Add dithering to the `Speech2TextFeatureExtractor` API. #34638

KarelVesely84 · 2024-11-07T12:46:46Z

Enable dithering in speech-to-text feature extraction. Dithering exists in the original kaldi features.

in kaldi : https://github.com/kaldi-asr/kaldi/blob/4a8b7f673275597fef8a15b160124bd0985b59bd/src/feat/feature-window.cc#L145

The dithering is adding small Gaussian noise to the waveform on input of feature extraction.
This is helpful for audio signals with hard-zero sections due to HW VAD, these hard-zeros
may break the ASR training or inference if they appear in the data.

With dithering without a seed, the features become non-deterministic due to small Gaussian noise added to the audio (i.e. 2 runs lead to little different outputs). When debugging feature extraction code, it is good to set dithering to 0.0 (i.e. default value).

KarelVesely84 · 2024-11-11T09:06:10Z

Hello, is there somebody to look into this for a review ?
Thank you,
K.V.

LysandreJik · 2024-11-18T13:48:25Z

cc @ylacombe @eustlb @Vaibhavs10 regarding this proposed feature contribution

Vaibhavs10

I'd be supportive of this generally. For more context @KarelVesely84 - How are you using this in training with Kaldi and for which models? Are you using the example training/ fine-tuning script?

KarelVesely84 · 2024-11-19T15:15:30Z

Hello,
we use it in a custom recipe: HF features, custom ebranchformer encoder derived from HF, and k2/icefall fine-tuning.
I'll ask a colleauge to prepare a demo with Wav2VecConformer example recipe (enable dithering for decoding with an existing model). Would that be ok ?
K.

- in kaldi : https://github.com/kaldi-asr/kaldi/blob/4a8b7f673275597fef8a15b160124bd0985b59bd/src/feat/feature-window.cc#L145 - with dithering without a seed, the features become non-deterministic due to small Gaussian noise added to the audio (i.e. 2 runs lead to little different outputs)

ylacombe

Hey @KarelVesely84, thanks for adding this, it looks great to me!

You could maybe add a small test to the feature extraction tests of speech2text, just in case, to ensure that we get the expected results with a set seed.

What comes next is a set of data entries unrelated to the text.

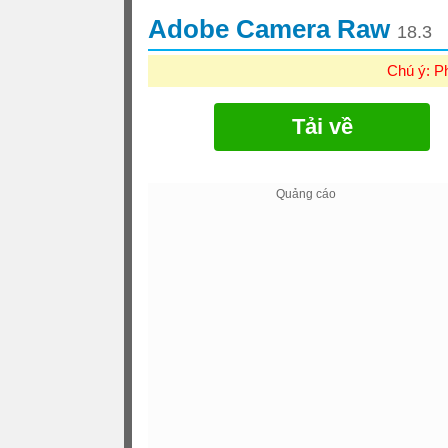
Adobe Camera Raw
18.3
Chú ý: P
Tải về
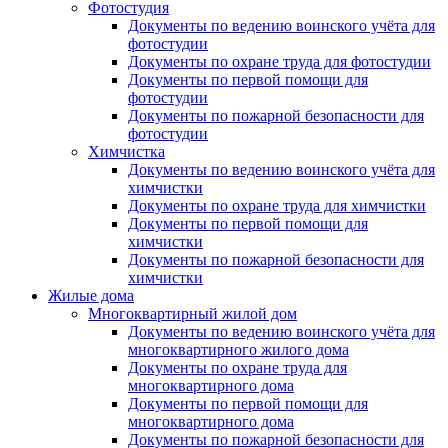
Фотостудия
Документы по ведению воинского учёта для
фотостудии
Документы по охране труда для фотостудии
Документы по первой помощи для
фотостудии
Документы по пожарной безопасности для
фотостудии
Химчистка
Документы по ведению воинского учёта для
химчистки
Документы по охране труда для химчистки
Документы по первой помощи для
химчистки
Документы по пожарной безопасности для
химчистки
Жилые дома
Многоквартирный жилой дом
Документы по ведению воинского учёта для
многоквартирного жилого дома
Документы по охране труда для
многоквартирного дома
Документы по первой помощи для
многоквартирного дома
Документы по пожарной безопасности для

ylacombe · 2024-11-21T17:18:56Z

src/transformers/audio_utils.py

+            Add dithering (add small Gaussian noise to each frame).
+            E.g. use 4 to add dithering, 0.0 means no dithering.


(nit)

Suggested change

Add dithering (add small Gaussian noise to each frame).

E.g. use 4 to add dithering, 0.0 means no dithering.

Adds dithering. In other words, adds a small Gaussian noise to each frame.

E.g. use 4.0 to add dithering with a normal distribution centered around 0.0 with standard deviation 4.0. 0.0 means no dithering.

ylacombe · 2024-11-21T17:19:15Z

src/transformers/audio_utils.py

        onesided (`bool`, *optional*, defaults to `True`):
            If True, returns a one-sided spectrogram for real input signals.
+        dither (`float`):
+            Add dithering (add small Gaussian noise to each frame).


Same suggestion as above here and for the rest of the PR!

HuggingFaceDocBuilderDev · 2024-11-21T17:47:47Z

The docs for this PR live here. All of your documentation changes will be reflected on that endpoint. The docs are available until 30 days after the last update.

KarelVesely84 · 2024-11-22T09:34:31Z

Hello,
I'd like to extend it also to other speech FeatureExtractor classes.
Trying to add it as an arg of Processor class it in a demo.

Where should be the test of feature extractor located in the code ?

Best,
K.

- add dithering also for WhisperFeatureExtractor - not adding to Wav2Vec2FeatureExtractor (no FBANK computation)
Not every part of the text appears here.